Jdk1. 8 detailed introduction to the implementation principle of HashMap

HashMap overview

HashMap is an asynchronous implementation of map interface based on hash table. This implementation provides all optional mapping operations and allows the use of null values and null keys. This class does not guarantee the order of mapping, especially it does not guarantee that the order is constant.

Data structure of HashMap

In the Java programming language, there are two basic structures, one is array and the other is analog pointer (Reference). All data structures can be constructed with these two basic structures, and HashMap is no exception. HashMap is actually a "linked list hash" data structure, that is, the structure of array and linked list, but in JDK1.8

The implementation of red black tree is added. When the length of the linked list is greater than 8, it is converted to the structure of red black tree.

As can be seen from the above figure, the HashMap in Java adopts the chain address method. Chain address method, in short, is the combination of array and linked list. There is a linked list structure on each array element. When the data is hashed, the array subscript is obtained, and the data is placed on the linked list of the corresponding subscript element.

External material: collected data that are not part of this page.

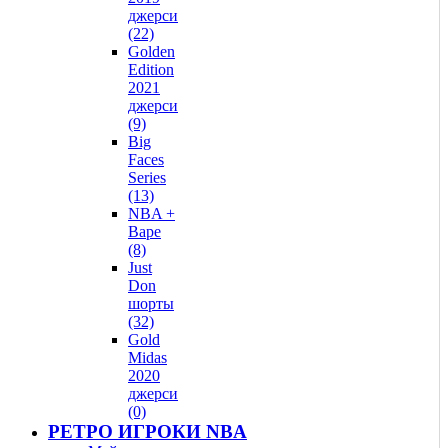
джерси
(22)
Golden
Edition
2021
джерси
(9)
Big
Faces
Series
(13)
NBA +
Bape
(8)
Just
Don
шорты
(32)
Gold
Midas
2020
джерси
(0)
РЕТРО ИГРОКИ NBA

Node is an internal class of HashMap, which implements map The entry interface is essentially a mapping (key value pair).

Sometimes two keys will be located at the same position, indicating that a hash collision has occurred. Of course, the more distributed and uniform the calculation results of hash algorithm, the smaller the probability of hash collision and the higher the access efficiency of map.

A very important field in the HashMap class is the node [] table, that is, the hash bucket array. Obviously, it is an array of nodes.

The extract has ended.